Als 19-jarige reisde ik per trein naar Rotterdam voor een sollicitatiegesprek bij de gemeente. Hoewel m'n geboortestad Dordrecht op een steenworp afstand ligt van Rotterdam kende ik die grote stad nauwelijks. Dus toen ik het Centraal Station van destijds uitliep vroeg ik me af waar ik was beland.
Aan de overkant van een brede weg zag ik een hertenkamp en links van me was een soort park met wat kleine gebouwtjes en in de verte zag ik boven de bomen een grijs gebouw uitsteken met het Shell-logo. Was dit nou het centrum van de tweede stad van Nederland? En welke kant moest ik in godsnaam op?
Ik besloot de brede weg over te steken en liep langs het hertenkamp naar een plein met grote, ondiepe waterbassins. Vlakbij een gebouw waar 'De Doelen' op stond - een naam die me wel bekend voorkwam - stond een grote frietkraam. Ik vroeg de fritesbakker waar het stadhuis was en hij antwoordde dat ik de winkelstraat moest inlopen waar ik nu met m'n rug naartoe stond en dat ik aan het eind ervan het stadhuis vanzelf zou vinden.

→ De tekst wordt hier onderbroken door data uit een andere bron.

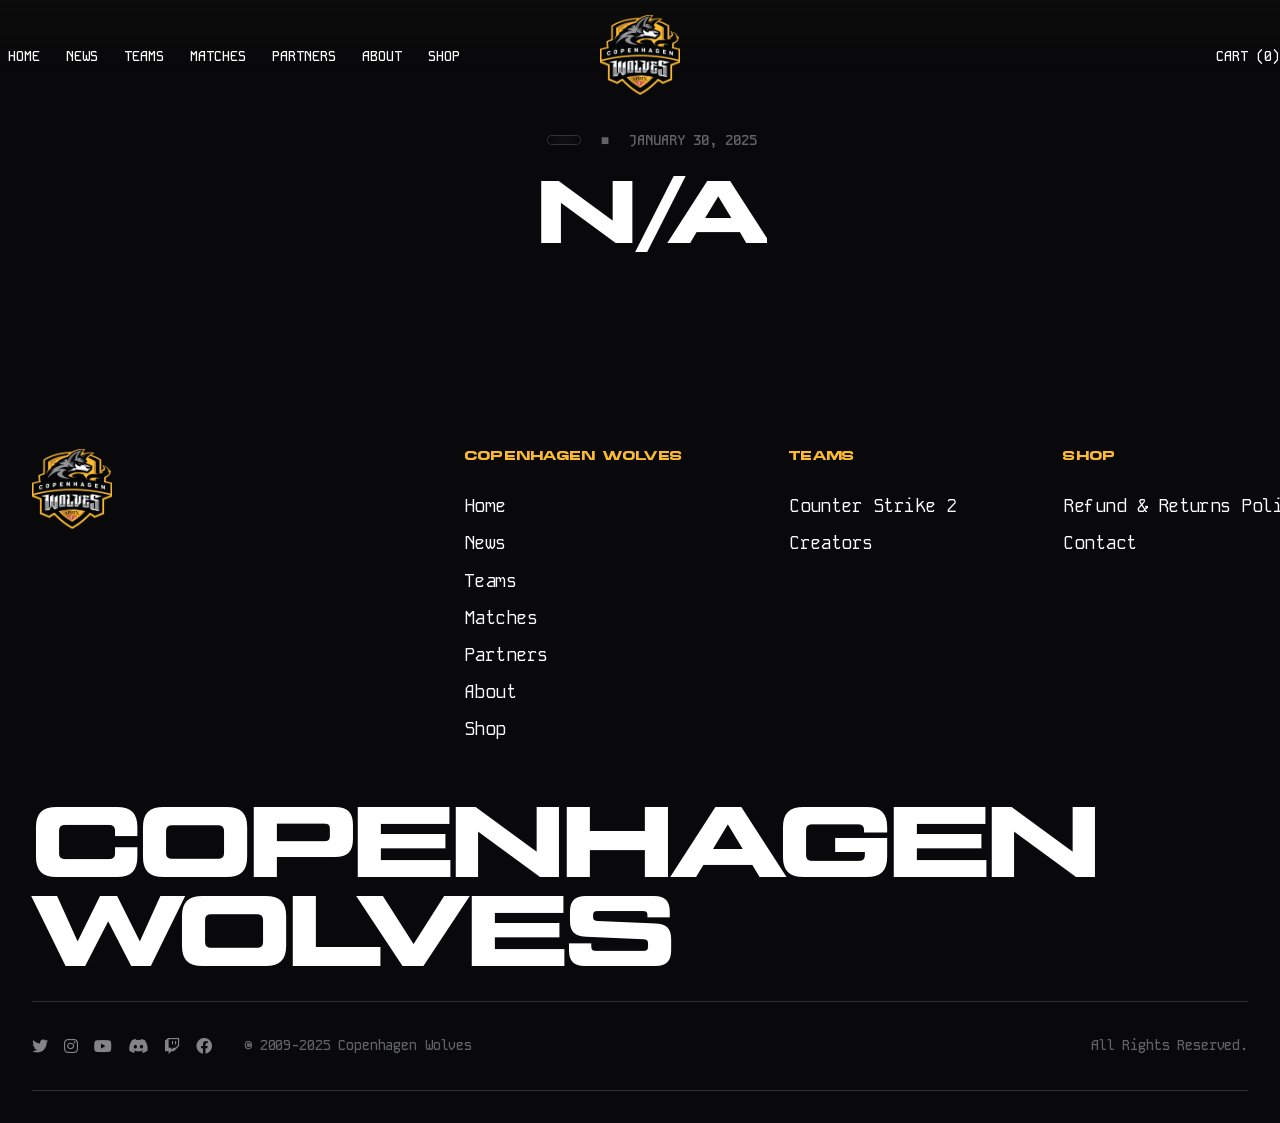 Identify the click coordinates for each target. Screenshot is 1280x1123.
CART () (1248, 56)
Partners (506, 654)
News (485, 542)
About (490, 691)
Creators (831, 542)
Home (485, 505)
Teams (490, 580)
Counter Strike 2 (872, 505)
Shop (485, 728)
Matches (500, 617) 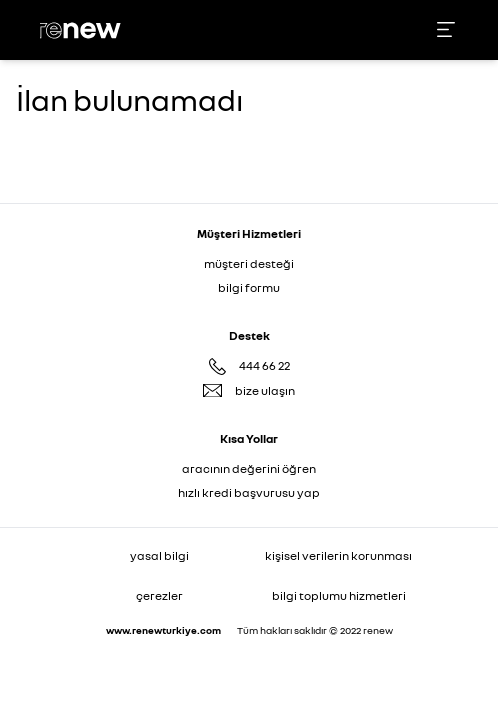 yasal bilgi (159, 555)
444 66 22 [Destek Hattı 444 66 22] (264, 365)
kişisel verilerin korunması (338, 555)
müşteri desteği (249, 263)
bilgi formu (249, 287)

Het waren andere tijden. Sinds het bombardement van 40 jaar voor mijn sollicitatiegesprek was men flink aan de slag gegaan met de wederopbouw, maar het lukte daarbij niet om een gezellig uitgaans-centrum te creëren. Op weg naar het stadhuis liep ik door een van de modernste winkelgebieden in Europa, maar echt bezienswaardig en voor toeristen aantrekkelijk was Rotterdam niet. Vooral na werktijd en 's avonds kon je in het centrum een kanon afschieten zonder iemand te raken.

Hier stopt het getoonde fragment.